Following the declaration of a state of emergency, the Emergency Powers Act comes into operation. Its purpose is:
... to prevent a state of emergency degenerating into a state of anarchy and to do this by conferring extraordinary powers on the President to deal with it, and, for the same purpose, it is permissible during a state of emergency ... to make laws which derogate from certain of the fundamental rights contained in the [constitution]. When a state of emergency exists, the Government is obliged to do everything in its power to bring it to an end and to avoid the ultimate step of introducing martial law. 1
During a period of public emergency the President may make emergency regulations having nationwide or local effect which appear to him necessary or expedient for, amongst other things, public safety; the maintenance of public order; the maintenance of any essential services; and the preservation of the peace. 2 The only term which is defined is 'essential service'. This includes, hospital services; transport and distribution services; electricity, water and sanitary services; communications and 'any other service declared by the President, by notice in the Gazette to be an essential service for the purposes of the Act'. 3 This means that in practice an essential service is any 'service' if the President so determines.

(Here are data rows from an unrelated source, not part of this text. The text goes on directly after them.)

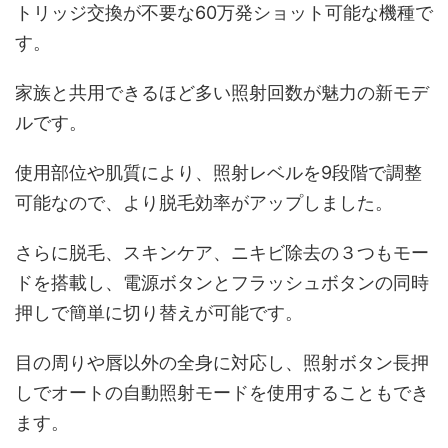
トリッジ交換が不要な60万発ショット可能な機種で
す。
家族と共用できるほど多い照射回数が魅力の新モデ
ルです。
使用部位や肌質により、照射レベルを9段階で調整
可能なので、より脱毛効率がアップしました。
さらに脱毛、スキンケア、ニキビ除去の３つもモー
ドを搭載し、電源ボタンとフラッシュボタンの同時
押しで簡単に切り替えが可能です。
目の周りや唇以外の全身に対応し、照射ボタン長押
しでオートの自動照射モードを使用することもでき
ます。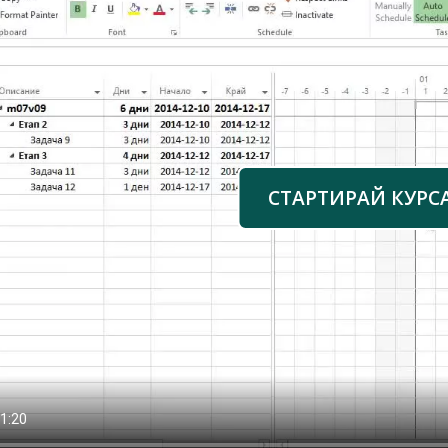
СТАРТИРАЙ КУРС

For example, a person detained under a thirty day detention order 4 on the grounds that he was suspected of violating the exchange control laws applied for a writ of habeas corpus. 5 In the Supreme Court, Justice Beck agreed that his first impression was that the reasons for the detention order did not fall within any of the areas detailed in the Emergency Powers Act. 6 He added that the concept of exchange control laws seemed entirely remote from the wording of any of the various purposes enumerated in the Act. But he continued:
[Counsel] has drawn our attention to the Emergency Powers (Declaration of Essential Service) 7 which declared that 'finance, commerce and industry' are to be included within the phrase 'an essential service' for the purposes of the Exchange Control Act. That declaration is still extant ... Clearly, the effect of that declaration is to bring the concept of the nation's finance, and hence the protection of its foreign currency reserves for which, in turn, Exchange Control laws are designed, within the ambit of ... the Act, which both refer to 'the maintenance of any essential service'.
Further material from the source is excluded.